Elicia aus Bitterfeld Elicia aus Bitterfeld: Kind kommt ohne Augen auf die Welt

Bitterfeld-Wolfen - „Atemlos durch die Nacht“ - das Lied von Helene Fischer wiegt die kleine Elicia in den Schlaf. Elicia schläft viel. Man könnte meinen, immer. Denn die Augenlider bleiben zu. Tags wie nachts. Elicia ist blind. Dort, wo sich normalerweise die Augäpfel befinden, sind nur zwei stecknadelgroße Löcher. Einen Augenaufschlag, den wünscht sich Yvonne Wydra. Welche Mutter wünscht sich das nicht von ihrem Kind?
130 Kinder in den vergangenen 15 Jahren ohne Augen geboren
Doch ihr Wunsch wird nie in Erfüllung gehen. Elicia aus Bitterfeld kam vor 18 Monaten ohne Augen auf die Welt. Die Gründe, warum es zu dieser Behinderung bei wenigen Embryos im Mutterleib kommt, werden noch erforscht. In den vergangenen 15 Jahren sind in Deutschland 130 Kinder mit diesem Defekt geboren worden.
Anophthalmus, fehlendes Auge, heißt er. Der Defekt könne beidseitig oder einseitig auftreten, erläutert Jens Heichel, Oberarzt für Augenheilkunde im Universitätsklinikum Halle. Bei einem echten Anophthalmus seien die Augenhöhlen komplett leer beziehungsweise frei von jeglichem Augengewebe. Diese Art des Anophthalmus sei extrem selten, erst recht bei beidseitigem Befall, sagt Heichel. Zwei Ursachen gebe es: die eine auf Grund von Gendefekten, die andere auf Grund von toxischen Einwirkungen wie zum Beispiel Infektionen (Röteln) oder aber Sauerstoffmangel.
Der Verein „Tapfere Knirpse“, der im Jahr 2013 von Fotografen ins Leben gerufen wurde, will Familien mit schwer kranken und stark behinderten Kindern in Deutschland ein wenig Mut machen. Heute gehören mehr als 330 Fotografen dazu, die Familien nach ihren Wünschen fotografieren. Denen entstehen keinerlei Kosten. Die Bilder werden, so versichert der Verein, auch nicht für andere Zwecke genutzt.

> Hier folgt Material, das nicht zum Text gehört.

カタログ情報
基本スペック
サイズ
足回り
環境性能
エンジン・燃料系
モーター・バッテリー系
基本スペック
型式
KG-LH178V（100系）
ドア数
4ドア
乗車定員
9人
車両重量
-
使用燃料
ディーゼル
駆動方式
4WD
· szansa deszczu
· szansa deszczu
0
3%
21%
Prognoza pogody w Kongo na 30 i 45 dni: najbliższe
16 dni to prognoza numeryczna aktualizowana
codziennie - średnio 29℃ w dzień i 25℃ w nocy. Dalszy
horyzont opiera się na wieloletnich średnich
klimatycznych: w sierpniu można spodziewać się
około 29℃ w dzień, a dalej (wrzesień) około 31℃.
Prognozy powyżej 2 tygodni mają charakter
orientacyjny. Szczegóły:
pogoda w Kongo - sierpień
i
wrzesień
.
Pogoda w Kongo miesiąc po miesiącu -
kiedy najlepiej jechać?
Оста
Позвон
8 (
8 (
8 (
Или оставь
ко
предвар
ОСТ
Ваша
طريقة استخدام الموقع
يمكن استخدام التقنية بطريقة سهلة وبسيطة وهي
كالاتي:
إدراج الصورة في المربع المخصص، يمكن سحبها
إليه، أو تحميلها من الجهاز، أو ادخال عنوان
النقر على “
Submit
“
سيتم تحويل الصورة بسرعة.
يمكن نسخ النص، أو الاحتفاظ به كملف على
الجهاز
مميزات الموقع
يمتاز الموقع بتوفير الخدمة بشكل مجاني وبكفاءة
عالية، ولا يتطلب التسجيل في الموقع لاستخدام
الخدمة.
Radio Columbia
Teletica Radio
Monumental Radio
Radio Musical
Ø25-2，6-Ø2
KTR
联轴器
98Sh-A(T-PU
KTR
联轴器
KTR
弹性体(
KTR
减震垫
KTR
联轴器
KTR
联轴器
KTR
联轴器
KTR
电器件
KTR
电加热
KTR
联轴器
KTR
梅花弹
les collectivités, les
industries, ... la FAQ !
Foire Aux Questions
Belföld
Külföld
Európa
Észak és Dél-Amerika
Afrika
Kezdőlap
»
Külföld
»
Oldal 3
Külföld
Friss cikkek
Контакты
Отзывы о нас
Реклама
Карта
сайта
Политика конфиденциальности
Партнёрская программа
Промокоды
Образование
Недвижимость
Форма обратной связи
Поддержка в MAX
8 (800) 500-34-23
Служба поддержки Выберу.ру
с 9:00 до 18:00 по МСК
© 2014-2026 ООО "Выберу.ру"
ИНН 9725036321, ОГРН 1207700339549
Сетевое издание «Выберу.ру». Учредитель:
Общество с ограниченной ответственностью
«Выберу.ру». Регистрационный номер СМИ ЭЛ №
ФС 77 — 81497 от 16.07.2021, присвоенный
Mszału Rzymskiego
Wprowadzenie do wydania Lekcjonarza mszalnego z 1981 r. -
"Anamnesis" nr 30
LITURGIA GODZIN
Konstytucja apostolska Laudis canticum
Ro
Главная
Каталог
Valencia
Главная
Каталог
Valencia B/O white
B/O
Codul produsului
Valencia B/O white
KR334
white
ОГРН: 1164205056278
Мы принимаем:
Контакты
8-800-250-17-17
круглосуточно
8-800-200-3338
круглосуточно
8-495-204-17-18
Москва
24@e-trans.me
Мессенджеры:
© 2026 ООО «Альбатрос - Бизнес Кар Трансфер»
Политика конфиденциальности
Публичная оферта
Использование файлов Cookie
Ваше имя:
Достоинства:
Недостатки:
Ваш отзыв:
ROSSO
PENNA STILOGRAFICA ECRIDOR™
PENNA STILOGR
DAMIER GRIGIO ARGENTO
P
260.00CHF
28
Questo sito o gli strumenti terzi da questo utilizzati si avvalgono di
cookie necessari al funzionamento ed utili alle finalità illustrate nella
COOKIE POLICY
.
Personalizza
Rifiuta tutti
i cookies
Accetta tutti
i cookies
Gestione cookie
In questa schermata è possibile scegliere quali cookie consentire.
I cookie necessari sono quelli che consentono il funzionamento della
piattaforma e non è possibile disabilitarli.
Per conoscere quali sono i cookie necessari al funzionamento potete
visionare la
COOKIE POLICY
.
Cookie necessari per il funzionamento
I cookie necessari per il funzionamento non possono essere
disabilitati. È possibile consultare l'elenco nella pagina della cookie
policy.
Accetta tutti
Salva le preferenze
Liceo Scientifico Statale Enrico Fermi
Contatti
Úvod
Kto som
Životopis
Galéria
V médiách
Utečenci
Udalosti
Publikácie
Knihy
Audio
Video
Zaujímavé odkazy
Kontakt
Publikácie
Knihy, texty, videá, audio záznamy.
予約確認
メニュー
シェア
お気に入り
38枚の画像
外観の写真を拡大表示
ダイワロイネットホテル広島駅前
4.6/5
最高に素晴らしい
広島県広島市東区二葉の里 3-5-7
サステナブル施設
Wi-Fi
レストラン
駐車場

Mut macht auch der aus Selbitz (Kreis Wittenberg) stammende Fotograf Alexander Baumbach mit den Fotos Familie Wydra. Es sei ein sensibles Thema, das Professionalität erfordert, sagt er. Eltern, die Bekanntschaft mit den „Tapferen Knirpsen“ machen wollen, können sich über ein Kontaktformular bewerben. 550 Anfragen sind bundesweit bereits eingegangen.
Mehr Informationen gibt es unter: www.tapfere-knirpse.de
Augenprothesen aus Glas wurden für Elicia angefertigt. Pupillenfarbe braun, ganz wie die Mutter. Aus Sicht der Mutter ist es nur Kosmetik. Doch für wen? Nur für andere, sagt Yvonne Wydra. Elicia hat sich gegen die Glaskörper entschieden - mit einer einfachen Handbewegung befördert sie die Prothesen ganz weit weg. Bisher. Vielleicht wird sie später mit ihnen leben können. Yvonne Wydra weiß es nicht. Sie wird die Augenprothesen immer wieder anfertigen lassen. Das zweite Paar ist bei der Krankenkasse beantragt. Sie werden der Entwicklung des Kindes angepasst, erzählt die 29-Jährige.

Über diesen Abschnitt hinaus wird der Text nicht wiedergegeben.